= Ahmadiyya in Israel =

Islamic movement

The Ahmadiyya in Israel (אחמדים בישראל; الجماعة الإسلامية الأحمدية في الديار المقدسة; "Islamic Ahmadiyya Community in the Holy Land") is a small community established in the region in the 1920s in what was then the British Mandate of Palestine. Israel is the only country in the Middle East where the Ahmadi branch of Islam can be openly practiced. As such, Kababir, a neighbourhood on Mount Carmel in Haifa, Israel, acts as the Middle East headquarters of the community.

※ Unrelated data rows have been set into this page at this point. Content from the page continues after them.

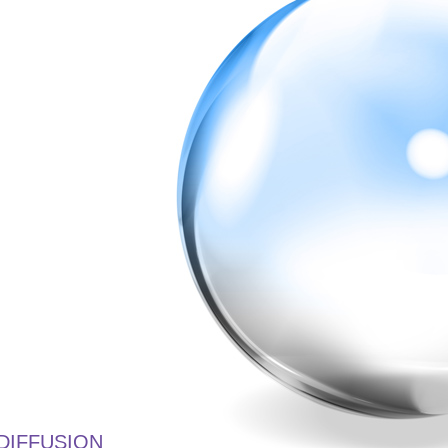
DIFFUSION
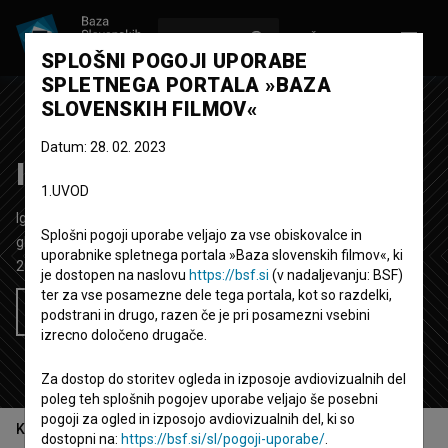
VPIŠI SE
EN
SPLOŠNI POGOJI UPORABE
SPLETNEGA PORTALA »BAZA
SLOVENSKIH FILMOV«
Datum: 28. 02. 2023
In Between ~ Someone
1.UVOD
Igrani video spot
5' 2''
Splošni pogoji uporabe veljajo za vse obiskovalce in
glasbeni
uporabnike spletnega portala »Baza slovenskih filmov«, ki
2013
Slovenija
je dostopen na naslovu
https://bsf.si
(v nadaljevanju: BSF)
ter za vse posamezne dele tega portala, kot so razdelki,
Želim si ogledati ta film
podstrani in drugo, razen če je pri posamezni vsebini
izrecno določeno drugače.
Za dostop do storitev ogleda in izposoje avdiovizualnih del
poleg teh splošnih pogojev uporabe veljajo še posebni
pogoji za ogled in izposojo avdiovizualnih del, ki so
Kazalo
dostopni na:
https://bsf.si/sl/pogoji-uporabe/
.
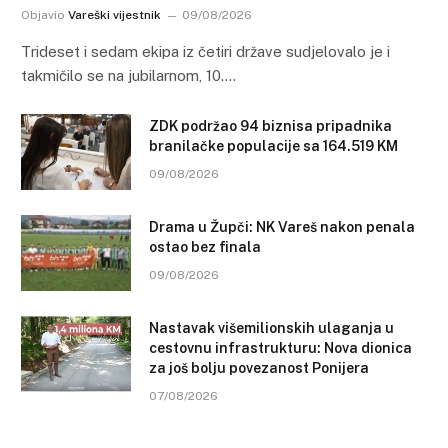
Objavio
Vareški vijestnik
09/08/2026
Trideset i sedam ekipa iz četiri države sudjelovalo je i
takmičilo se na jubilarnom, 10.…
ZDK podržao 94 biznisa pripadnika
branilačke populacije sa 164.519 KM
09/08/2026
Drama u Župči: NK Vareš nakon penala
ostao bez finala
09/08/2026
Nastavak višemilionskih ulaganja u
cestovnu infrastrukturu: Nova dionica
za još bolju povezanost Ponijera
07/08/2026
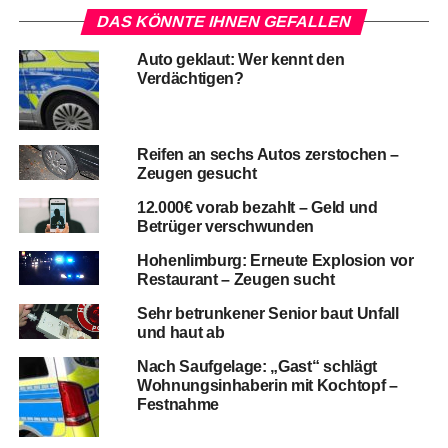
DAS KÖNNTE IHNEN GEFALLEN
Auto geklaut: Wer kennt den
Verdächtigen?
Reifen an sechs Autos zerstochen –
Zeugen gesucht
12.000€ vorab bezahlt – Geld und
Betrüger verschwunden
Hohenlimburg: Erneute Explosion vor
Restaurant – Zeugen sucht
Sehr betrunkener Senior baut Unfall
und haut ab
Nach Saufgelage: „Gast“ schlägt
Wohnungsinhaberin mit Kochtopf –
Festnahme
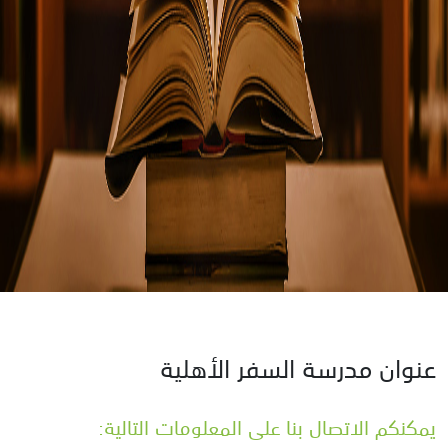
عنوان مدرسة السفر الأهلية
يمكنكم الاتصال بنا على المعلومات التالية:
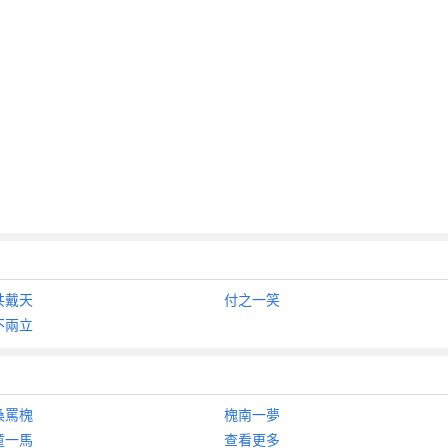
共戴天
付之一笑
不兩立
桑罵槐
槐南一夢
童一馬
查看更多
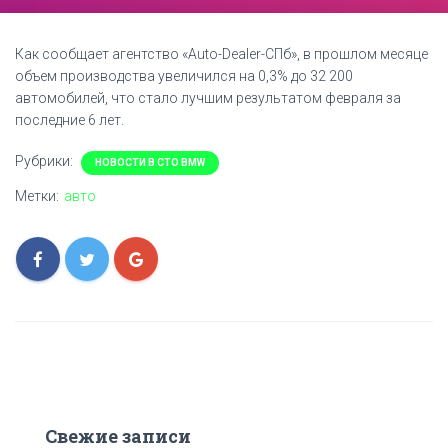
Как сообщает агентство «Auto-Dealer-СПб», в прошлом месяце
объем производства увеличился на 0,3% до 32 200
автомобилей, что стало лучшим результатом февраля за
последние 6 лет.
Рубрики:
НОВОСТИ В СТО BMW
Метки:
авто
Свежие записи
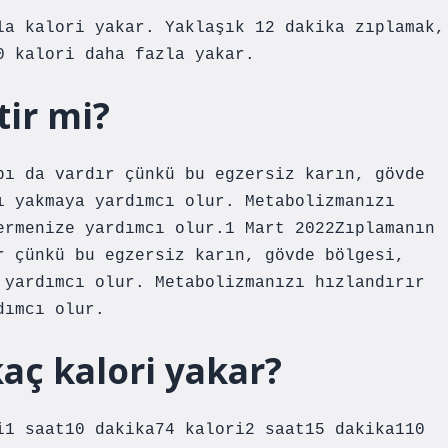
la kalori yakar. Yaklaşık 12 dakika zıplamak,
0 kalori daha fazla yakar.
tir mi?
bı da vardır çünkü bu egzersiz karın, gövde
ı yakmaya yardımcı olur. Metabolizmanızı
ermenize yardımcı olur.1 Mart 2022Zıplamanın
r çünkü bu egzersiz karın, gövde bölgesi,
 yardımcı olur. Metabolizmanızı hızlandırır
dımcı olur.
aç kalori yakar?
i1 saat10 dakika74 kalori2 saat15 dakika110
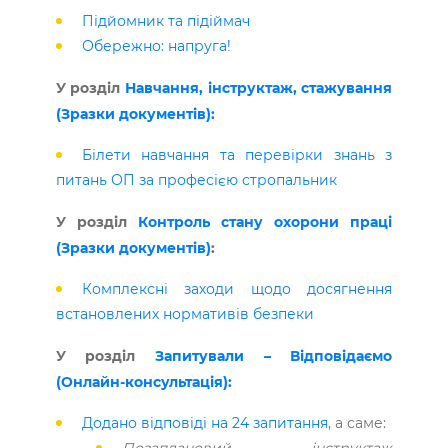
Підйомник та підіймач
Обережно: напруга!
У розділ
Навчання, інструктаж, стажування
(Зразки документів):
Білети навчання та перевірки знань з
питань ОП за професією стропальник
​У розділ
Контроль стану охорони праці
(Зразки документів)
:
Комплексні заходи щодо досягнення
встановлених нормативів безпеки
У розділ
Запитували – Відповідаємо
(Онлайн-консультація):
Додано відповіді на 24 запитання
, а саме:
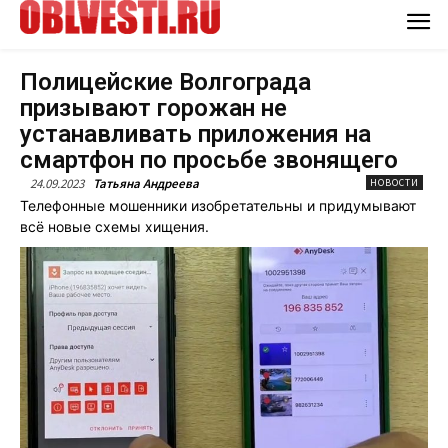
Полицейские Волгограда
призывают горожан не
устанавливать приложения на
смартфон по просьбе звонящего
24.09.2023
Татьяна Андреева
НОВОСТИ
Телефонные мошенники изобретательны и придумывают
всё новые схемы хищения.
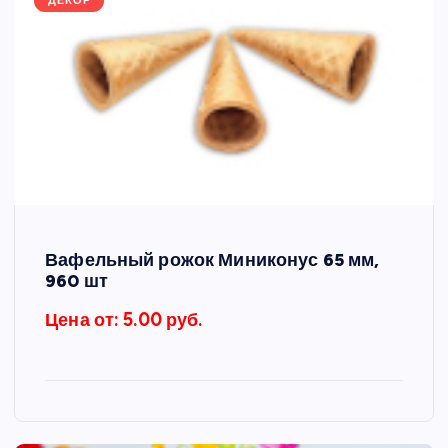
ДЕКОР
Вафельный рожок Миниконус 65 мм,
960 шт
Цена от: 5.00 руб.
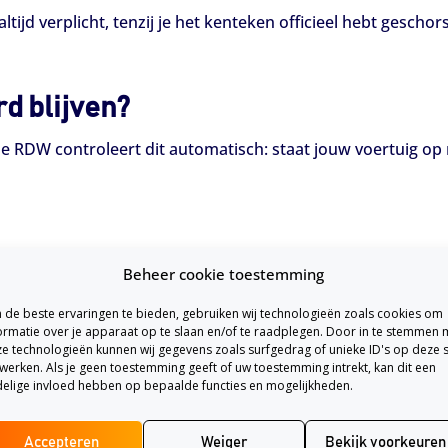
altijd verplicht, tenzij je het kenteken officieel hebt gesc
d blijven?
. De RDW controleert dit automatisch: staat jouw voertuig op
Beheer cookie toestemming
tie
de beste ervaringen te bieden, gebruiken wij technologieën zoals cookies om
ormatie over je apparaat op te slaan en/of te raadplegen. Door in te stemmen 
e technologieën kunnen wij gegevens zoals surfgedrag of unieke ID's op deze s
werken. Als je geen toestemming geeft of uw toestemming intrekt, kan dit een
ng (tijdelijk) stopzetten?
elige invloed hebben op bepaalde functies en mogelijkheden.
laat schorsen bij de RDW. Tijdens een schorsing gelden dez
Accepteren
Weiger
Bekijk voorkeuren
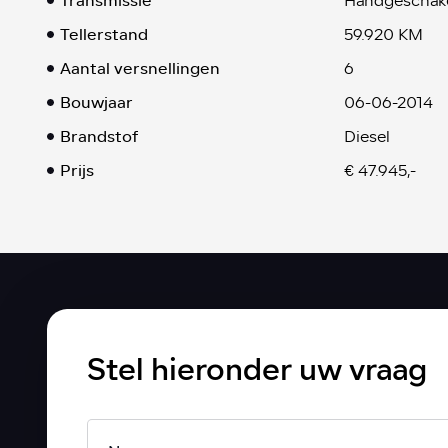
Transmissie
Handgeschak
Tellerstand
59.920 KM
Aantal versnellingen
6
Bouwjaar
06-06-2014
Brandstof
Diesel
Prijs
€ 47.945,-
Stel hieronder uw vraag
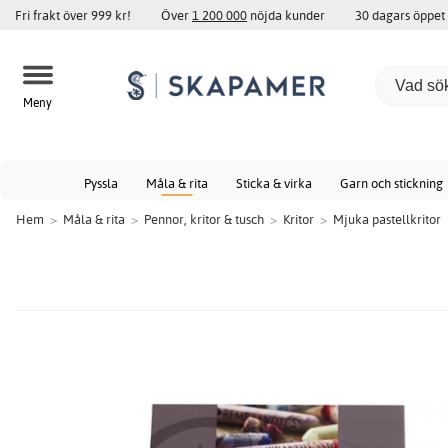
Fri frakt över 999 kr!
Över
1 200 000
nöjda kunder
30 dagars öppet
Meny
Pyssla
Måla & rita
Sticka & virka
Garn och stickning
Hem
>
Måla & rita
>
Pennor, kritor & tusch
>
Kritor
>
Mjuka pastellkritor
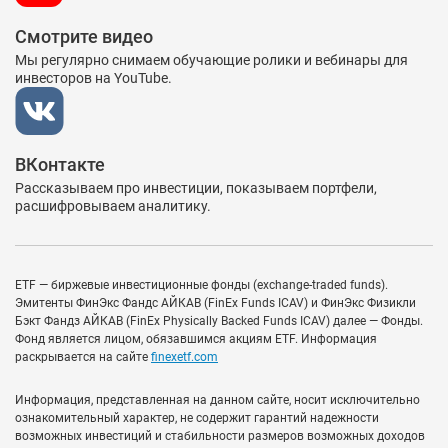
Смотрите видео
Мы регулярно снимаем обучающие ролики и вебинары для
инвесторов на YouTube.
ВКонтакте
Рассказываем про инвестиции, показываем портфели,
расшифровываем аналитику.
ETF — биржевые инвестиционные фонды (exchange-traded funds).
Эмитенты ФинЭкс Фандс АЙКАВ (FinEx Funds ICAV) и ФинЭкс Физикли
Бэкт Фандз АЙКАВ (FinEx Physically Backed Funds ICAV) далее — Фонды.
Фонд является лицом, обязавшимся акциям ETF. Информация
раскрывается на сайте
finexetf.com
Информация, представленная на данном сайте, носит исключительно
ознакомительный характер, не содержит гарантий надежности
возможных инвестиций и стабильности размеров возможных доходов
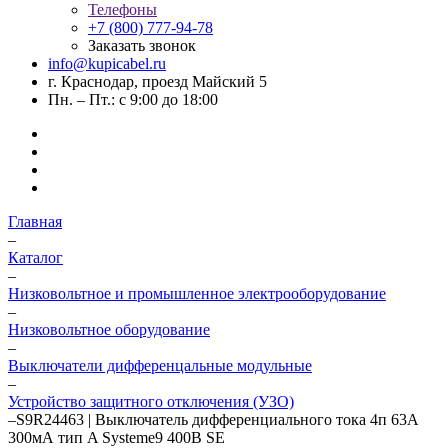
Телефоны
+7 (800) 777-94-78
Заказать звонок
info@kupicabel.ru
г. Краснодар, проезд Майский 5
Пн. – Пт.: с 9:00 до 18:00
Главная
–
Каталог
–
Низковольтное и промышленное электрооборудование
–
Низковольтное оборудование
–
Выключатели дифференцальные модульные
–
Устройство защитного отключения (УЗО)
–
S9R24463 | Выключатель дифференциального тока 4п 63А
300мА тип A Systeme9 400В SE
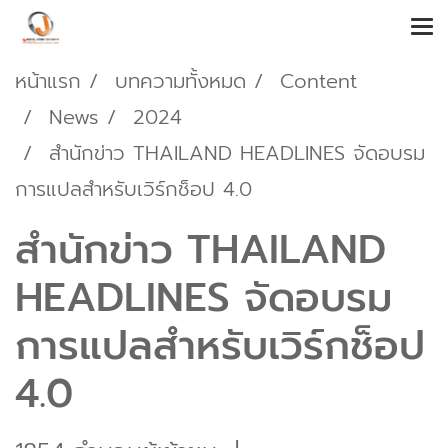
หน้าแรก
บทความทั้งหมด
Content
News
2024
สำนักข่าว THAILAND HEADLINES จัดอบรม
การแปลสำหรับเวิร์กช็อป 4.0
สำนักข่าว THAILAND
HEADLINES จัดอบรม
การแปลสำหรับเวิร์กช็อป
4.0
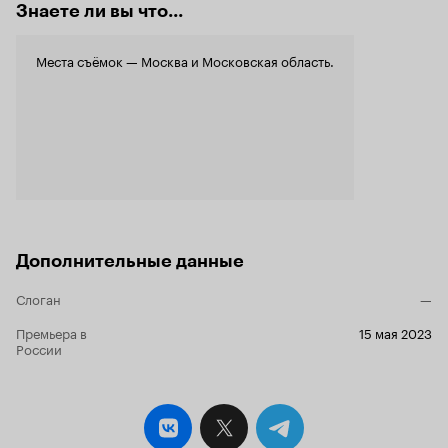
Знаете ли вы что...
Места съёмок — Москва и Московская область.
Дополнительные данные
Слоган
—
Премьера в
15 мая 2023
России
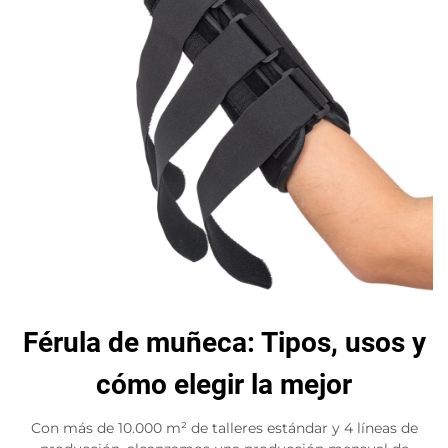
Férula de muñeca: Tipos, usos y
cómo elegir la mejor
Con más de 10.000 m² de talleres estándar y 4 líneas de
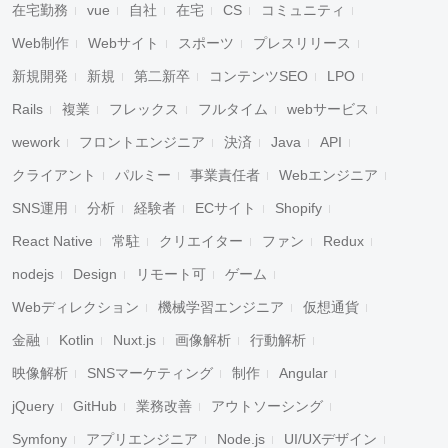
在宅勤務
vue
自社
在宅
CS
コミュニティ
Web制作
Webサイト
スポーツ
プレスリリース
新規開発
新規
第二新卒
コンテンツSEO
LPO
Rails
複業
フレックス
フルタイム
webサービス
wework
フロントエンジニア
決済
Java
API
クライアント
パルミー
事業責任者
Webエンジニア
SNS運用
分析
経験者
ECサイト
Shopify
React Native
常駐
クリエイター
ファン
Redux
nodejs
Design
リモート可
ゲーム
Webディレクション
機械学習エンジニア
仮想通貨
金融
Kotlin
Nuxt.js
画像解析
行動解析
映像解析
SNSマーケティング
制作
Angular
jQuery
GitHub
業務改善
アウトソーシング
Symfony
アプリエンジニア
Node.js
UI/UXデザイン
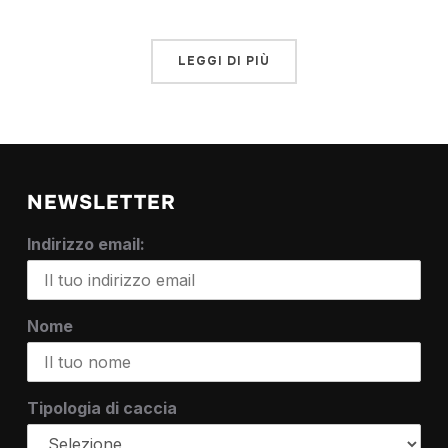
LEGGI DI PIÙ
NEWSLETTER
Indirizzo email:
Nome
Tipologia di caccia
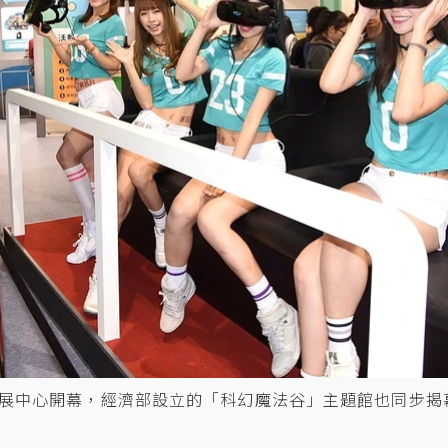
會展中心開幕，經濟部設立的「科幻魔法谷」主題館也同步揭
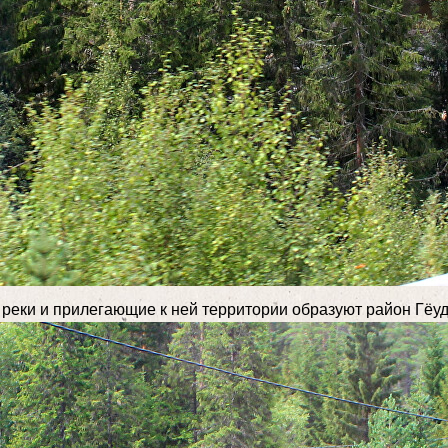
реки и прилегающие к ней территории образуют район Гёуд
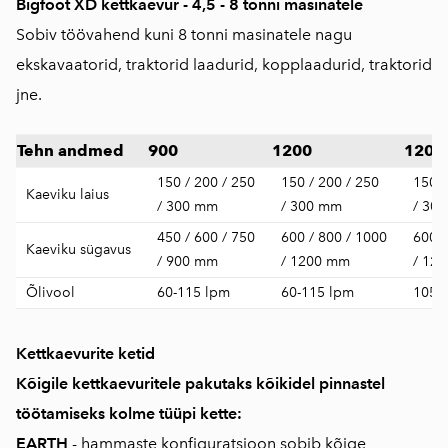
Bigfoot XD kettkaevur - 4,5 - 8 tonni masinatele
Sobiv töövahend kuni 8 tonni masinatele nagu
ekskavaatorid, traktorid laadurid, kopplaadurid, traktorid
jne.
Tehn andmed
900
1200
1200
150 / 200 / 250
150 / 200 / 250
150 /
Kaeviku laius
/ 300 mm
/ 300 mm
/ 30
450 / 600 / 750
600 / 800 / 1000
600 /
Kaeviku sügavus
/ 900 mm
/ 1200 mm
/ 12
Õlivool
60-115 lpm
60-115 lpm
105 
Kettkaevurite ketid
Kõigile kettkaevuritele pakutaks kõikidel pinnastel
töötamiseks kolme tüüpi kette:
EARTH
- hammaste konfiguratsioon sobib kõige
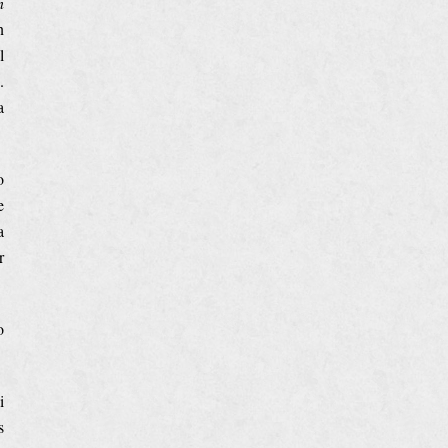
n
n
l
.
a
o
e
a
r
o
i
s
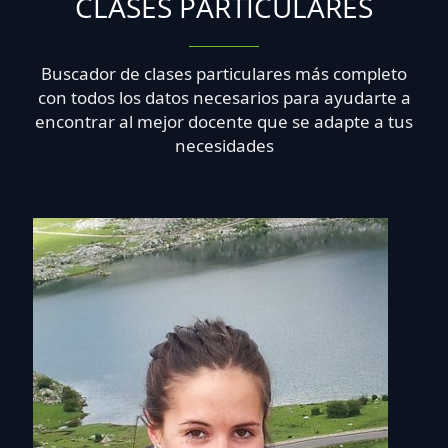
CLASES PARTICULARES
Buscador de clases particulares más completo
con todos los datos necesarios para ayudarte a
encontrar al mejor docente que se adapte a tus
necesidades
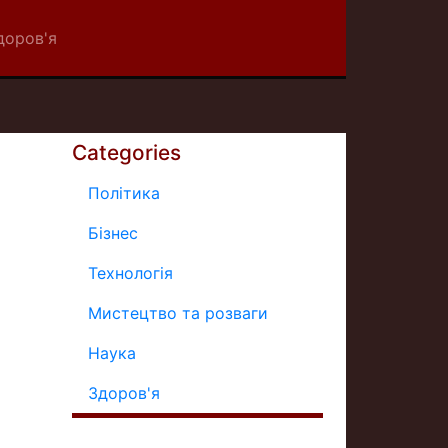
доров'я
Categories
Політика
Бізнес
Технологія
Мистецтво та розваги
Наука
Здоров'я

It is unknown how many Israeli Ahmadis there are, but there are an estimated 2,200 Ahmadis in Kababir alone.

==History==
The history of the Ahmadiyya community in Israel begins with a tour of the Middle East in 1924 made by the second caliph of the movement, Mirza Basheer-ud-Din Mahmood Ahmad, and a number of missionaries. However, the community was first established in the region in 1928, in what was then the British Mandate of Palestine. The first converts to the movement belonged to the Odeh tribe on Mount Carmel, which originated from Ni'lin, a small village near Jerusalem. In the 1950s, they settled in Kababir, formerly a village which was later absorbed by the city of Haifa. As of 2015, 70% of the Kababir Ahmadis were members of the Oudeh family. The neighbourhood's first mosque was built in 1931, and the larger Mahmood Mosque in the 1980s.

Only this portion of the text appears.